Nothing outside the range is wanted. Repeat exactly the lines below from the one with "The image size is (1568, 2212)." through the one with "What do you see at coordinates (92, 838)".
*** Opening of Source material ***
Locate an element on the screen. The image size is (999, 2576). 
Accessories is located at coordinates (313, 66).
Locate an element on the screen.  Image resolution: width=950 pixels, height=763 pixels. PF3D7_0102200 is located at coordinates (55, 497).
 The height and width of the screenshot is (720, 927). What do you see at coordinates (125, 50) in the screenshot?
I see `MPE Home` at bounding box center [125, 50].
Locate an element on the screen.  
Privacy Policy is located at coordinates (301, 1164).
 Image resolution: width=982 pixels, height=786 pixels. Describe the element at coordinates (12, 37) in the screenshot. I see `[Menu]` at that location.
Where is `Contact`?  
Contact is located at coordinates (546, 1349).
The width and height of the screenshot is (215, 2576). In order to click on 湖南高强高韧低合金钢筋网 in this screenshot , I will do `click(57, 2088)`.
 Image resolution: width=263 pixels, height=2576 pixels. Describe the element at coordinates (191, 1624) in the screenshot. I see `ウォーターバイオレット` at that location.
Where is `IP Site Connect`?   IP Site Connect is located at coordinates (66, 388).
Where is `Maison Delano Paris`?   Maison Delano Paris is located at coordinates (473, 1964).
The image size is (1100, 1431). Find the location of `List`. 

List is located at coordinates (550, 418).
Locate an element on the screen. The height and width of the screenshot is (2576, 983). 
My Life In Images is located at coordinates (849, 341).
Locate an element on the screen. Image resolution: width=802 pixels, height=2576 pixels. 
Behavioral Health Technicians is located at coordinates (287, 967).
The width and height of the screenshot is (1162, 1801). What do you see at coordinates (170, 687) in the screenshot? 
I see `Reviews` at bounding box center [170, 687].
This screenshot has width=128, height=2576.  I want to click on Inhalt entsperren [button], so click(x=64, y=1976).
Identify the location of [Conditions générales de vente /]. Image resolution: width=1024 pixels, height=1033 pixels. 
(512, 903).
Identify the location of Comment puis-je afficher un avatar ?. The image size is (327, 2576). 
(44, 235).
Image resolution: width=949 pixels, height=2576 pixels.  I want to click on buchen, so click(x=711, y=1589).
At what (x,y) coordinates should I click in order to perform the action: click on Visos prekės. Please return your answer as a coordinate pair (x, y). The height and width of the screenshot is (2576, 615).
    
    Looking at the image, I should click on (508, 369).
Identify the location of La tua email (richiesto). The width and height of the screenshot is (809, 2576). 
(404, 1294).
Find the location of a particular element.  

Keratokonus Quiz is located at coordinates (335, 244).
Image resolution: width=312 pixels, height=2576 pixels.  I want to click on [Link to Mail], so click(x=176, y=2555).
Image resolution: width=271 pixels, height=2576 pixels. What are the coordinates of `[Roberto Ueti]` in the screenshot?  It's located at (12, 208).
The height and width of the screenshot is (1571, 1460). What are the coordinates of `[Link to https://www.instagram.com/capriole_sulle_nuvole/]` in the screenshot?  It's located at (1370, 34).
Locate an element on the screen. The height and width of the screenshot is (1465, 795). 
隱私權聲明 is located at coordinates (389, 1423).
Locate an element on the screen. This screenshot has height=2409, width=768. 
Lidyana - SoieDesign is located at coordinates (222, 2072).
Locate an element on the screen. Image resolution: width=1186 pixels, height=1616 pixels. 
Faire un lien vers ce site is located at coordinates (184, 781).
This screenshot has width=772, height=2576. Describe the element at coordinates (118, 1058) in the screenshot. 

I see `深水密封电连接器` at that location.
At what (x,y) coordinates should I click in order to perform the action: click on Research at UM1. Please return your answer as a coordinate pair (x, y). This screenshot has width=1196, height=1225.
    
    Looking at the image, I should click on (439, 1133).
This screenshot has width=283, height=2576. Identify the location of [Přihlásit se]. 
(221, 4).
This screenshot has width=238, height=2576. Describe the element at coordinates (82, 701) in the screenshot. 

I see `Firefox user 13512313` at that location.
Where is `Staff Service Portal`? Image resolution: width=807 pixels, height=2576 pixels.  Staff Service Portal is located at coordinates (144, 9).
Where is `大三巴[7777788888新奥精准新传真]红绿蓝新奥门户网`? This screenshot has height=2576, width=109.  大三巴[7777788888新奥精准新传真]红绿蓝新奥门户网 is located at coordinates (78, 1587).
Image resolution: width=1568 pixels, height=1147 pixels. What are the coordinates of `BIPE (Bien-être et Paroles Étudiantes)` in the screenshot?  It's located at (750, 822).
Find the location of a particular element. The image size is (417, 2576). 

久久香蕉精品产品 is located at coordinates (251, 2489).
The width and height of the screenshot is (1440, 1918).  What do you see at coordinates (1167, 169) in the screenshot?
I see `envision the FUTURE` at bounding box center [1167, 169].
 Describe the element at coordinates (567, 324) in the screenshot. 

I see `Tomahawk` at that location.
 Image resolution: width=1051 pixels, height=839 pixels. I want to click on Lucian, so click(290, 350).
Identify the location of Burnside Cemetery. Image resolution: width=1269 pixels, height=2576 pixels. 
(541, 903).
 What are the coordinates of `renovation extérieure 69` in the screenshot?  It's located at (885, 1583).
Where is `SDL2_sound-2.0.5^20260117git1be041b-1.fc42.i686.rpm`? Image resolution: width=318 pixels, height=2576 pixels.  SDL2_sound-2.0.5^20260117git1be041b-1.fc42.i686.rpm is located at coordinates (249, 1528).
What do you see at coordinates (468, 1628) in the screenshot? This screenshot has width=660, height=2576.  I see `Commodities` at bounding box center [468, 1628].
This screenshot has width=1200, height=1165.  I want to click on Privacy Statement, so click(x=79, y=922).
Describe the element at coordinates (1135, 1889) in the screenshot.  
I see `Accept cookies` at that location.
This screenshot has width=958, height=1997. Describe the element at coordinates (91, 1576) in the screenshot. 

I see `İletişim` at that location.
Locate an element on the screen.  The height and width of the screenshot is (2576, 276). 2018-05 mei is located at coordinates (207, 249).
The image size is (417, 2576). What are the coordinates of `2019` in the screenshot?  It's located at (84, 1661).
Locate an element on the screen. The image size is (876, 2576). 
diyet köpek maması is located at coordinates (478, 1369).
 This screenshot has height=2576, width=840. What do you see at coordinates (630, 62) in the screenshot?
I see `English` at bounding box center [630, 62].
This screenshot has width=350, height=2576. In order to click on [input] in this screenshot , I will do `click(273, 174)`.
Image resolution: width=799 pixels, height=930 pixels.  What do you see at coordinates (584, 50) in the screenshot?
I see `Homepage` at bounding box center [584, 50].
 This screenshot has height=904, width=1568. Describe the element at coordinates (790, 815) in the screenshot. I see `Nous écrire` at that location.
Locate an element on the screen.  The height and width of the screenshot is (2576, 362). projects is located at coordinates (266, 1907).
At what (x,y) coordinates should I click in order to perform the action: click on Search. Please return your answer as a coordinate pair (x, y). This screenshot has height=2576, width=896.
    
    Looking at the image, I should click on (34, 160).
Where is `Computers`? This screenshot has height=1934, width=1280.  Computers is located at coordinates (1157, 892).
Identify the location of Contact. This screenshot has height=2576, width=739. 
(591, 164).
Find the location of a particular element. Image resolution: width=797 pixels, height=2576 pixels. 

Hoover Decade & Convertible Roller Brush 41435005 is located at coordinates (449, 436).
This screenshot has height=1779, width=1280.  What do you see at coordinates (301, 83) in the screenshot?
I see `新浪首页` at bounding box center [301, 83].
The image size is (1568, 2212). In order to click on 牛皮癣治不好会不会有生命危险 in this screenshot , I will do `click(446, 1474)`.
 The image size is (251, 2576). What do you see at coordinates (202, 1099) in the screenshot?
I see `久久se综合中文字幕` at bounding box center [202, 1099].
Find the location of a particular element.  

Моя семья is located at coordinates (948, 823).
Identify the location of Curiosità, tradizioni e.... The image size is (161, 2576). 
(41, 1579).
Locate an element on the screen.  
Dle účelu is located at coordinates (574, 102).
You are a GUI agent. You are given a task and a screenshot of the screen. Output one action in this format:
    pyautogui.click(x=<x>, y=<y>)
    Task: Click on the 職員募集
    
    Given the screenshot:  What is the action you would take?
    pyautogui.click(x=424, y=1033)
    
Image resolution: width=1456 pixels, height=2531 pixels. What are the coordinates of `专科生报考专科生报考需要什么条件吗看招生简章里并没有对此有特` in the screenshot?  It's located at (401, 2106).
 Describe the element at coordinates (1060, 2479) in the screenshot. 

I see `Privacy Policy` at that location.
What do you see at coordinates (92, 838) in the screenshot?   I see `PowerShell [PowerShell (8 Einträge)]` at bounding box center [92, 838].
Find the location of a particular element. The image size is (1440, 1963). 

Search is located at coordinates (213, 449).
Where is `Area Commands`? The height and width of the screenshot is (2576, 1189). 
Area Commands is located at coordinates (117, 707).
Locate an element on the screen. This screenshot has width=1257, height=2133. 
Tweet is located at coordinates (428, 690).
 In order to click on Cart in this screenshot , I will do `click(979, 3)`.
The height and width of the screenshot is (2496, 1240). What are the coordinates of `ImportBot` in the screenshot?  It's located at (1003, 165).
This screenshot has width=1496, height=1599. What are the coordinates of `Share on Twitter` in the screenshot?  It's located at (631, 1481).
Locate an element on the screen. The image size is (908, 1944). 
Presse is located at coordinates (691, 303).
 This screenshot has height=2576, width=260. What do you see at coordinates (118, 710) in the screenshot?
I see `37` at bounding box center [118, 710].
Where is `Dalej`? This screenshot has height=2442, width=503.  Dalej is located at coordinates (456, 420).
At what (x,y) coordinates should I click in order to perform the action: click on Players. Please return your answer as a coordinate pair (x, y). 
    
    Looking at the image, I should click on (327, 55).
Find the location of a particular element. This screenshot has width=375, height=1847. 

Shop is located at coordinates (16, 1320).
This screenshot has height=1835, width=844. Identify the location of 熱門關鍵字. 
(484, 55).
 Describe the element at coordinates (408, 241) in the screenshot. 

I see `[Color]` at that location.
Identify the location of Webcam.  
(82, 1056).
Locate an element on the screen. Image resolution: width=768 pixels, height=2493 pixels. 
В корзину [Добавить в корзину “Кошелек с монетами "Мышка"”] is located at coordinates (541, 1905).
*** Close of Source material ***
[Answer to the exercise]
The image size is (1568, 2212). In order to click on 牛皮癣治不好会不会有生命危险 in this screenshot , I will do `click(446, 1474)`.
 The image size is (251, 2576). What do you see at coordinates (202, 1099) in the screenshot?
I see `久久se综合中文字幕` at bounding box center [202, 1099].
Find the location of a particular element.  

Моя семья is located at coordinates (948, 823).
Identify the location of Curiosità, tradizioni e.... The image size is (161, 2576). 
(41, 1579).
Locate an element on the screen.  
Dle účelu is located at coordinates (574, 102).
You are a GUI agent. You are given a task and a screenshot of the screen. Output one action in this format:
    pyautogui.click(x=<x>, y=<y>)
    Task: Click on the 職員募集
    
    Given the screenshot:  What is the action you would take?
    pyautogui.click(x=424, y=1033)
    
Image resolution: width=1456 pixels, height=2531 pixels. What are the coordinates of `专科生报考专科生报考需要什么条件吗看招生简章里并没有对此有特` in the screenshot?  It's located at (401, 2106).
 Describe the element at coordinates (1060, 2479) in the screenshot. 

I see `Privacy Policy` at that location.
What do you see at coordinates (92, 838) in the screenshot?   I see `PowerShell [PowerShell (8 Einträge)]` at bounding box center [92, 838].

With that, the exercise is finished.